Filter the records below and copy every line containing the word "para".

___ TASK INPUTS

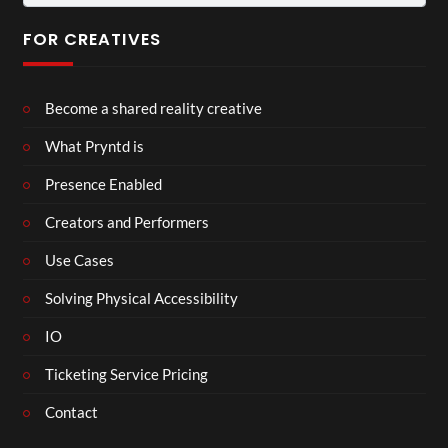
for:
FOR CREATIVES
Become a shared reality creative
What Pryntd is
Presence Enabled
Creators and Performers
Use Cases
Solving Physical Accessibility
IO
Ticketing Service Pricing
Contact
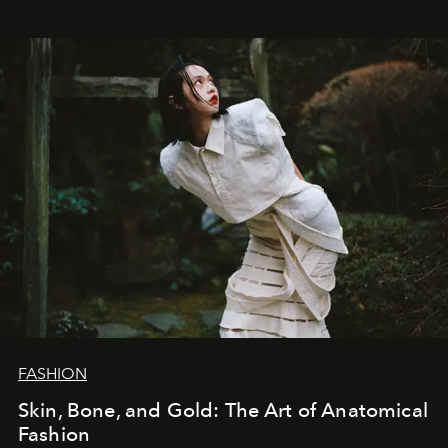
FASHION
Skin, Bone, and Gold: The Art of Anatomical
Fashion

______
___ TASK INPUTS

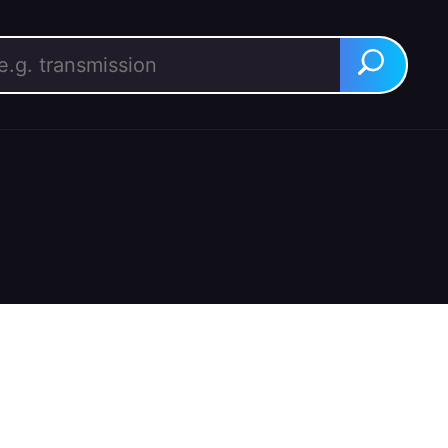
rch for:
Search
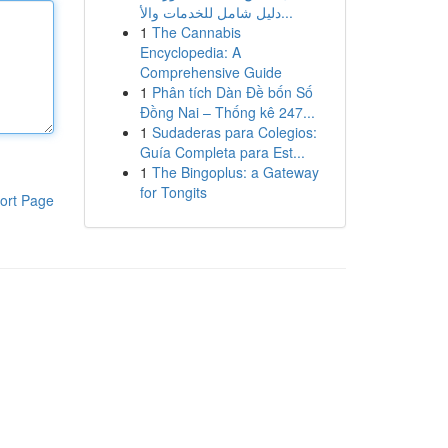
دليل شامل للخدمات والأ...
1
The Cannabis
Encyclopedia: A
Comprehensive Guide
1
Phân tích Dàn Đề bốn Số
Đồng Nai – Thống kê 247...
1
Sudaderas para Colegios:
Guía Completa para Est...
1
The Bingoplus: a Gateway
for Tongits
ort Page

______

TASK RESULT —
Sudaderas para Colegios:
Guía Completa para Est...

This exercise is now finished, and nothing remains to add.